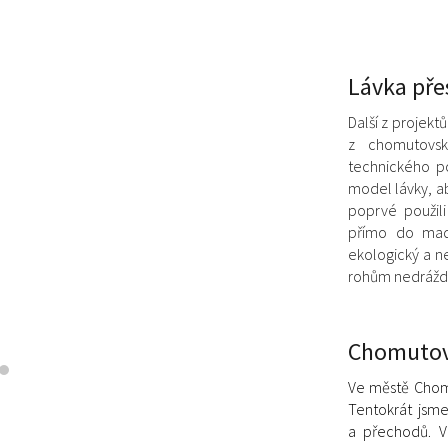
Lávka př
Další z projek
z chomutovsk
technického po
model lávky, a
poprvé použil
přímo do madl
ekologický a n
rohům nedráždí 
Chomutov 
Ve městě Chomu
Tentokrát jsme
a přechodů. V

------------

**Task objective**:
Repeat the data above in full and exactly. Omit every image.

**Expected output**:
Lávka př
Další z projek
z chomutovsk
technického po
model lávky, a
poprvé použil
přímo do madl
ekologický a n
rohům nedráždí 
Chomutov 
Ve městě Chomu
Tentokrát jsme
a přechodů. V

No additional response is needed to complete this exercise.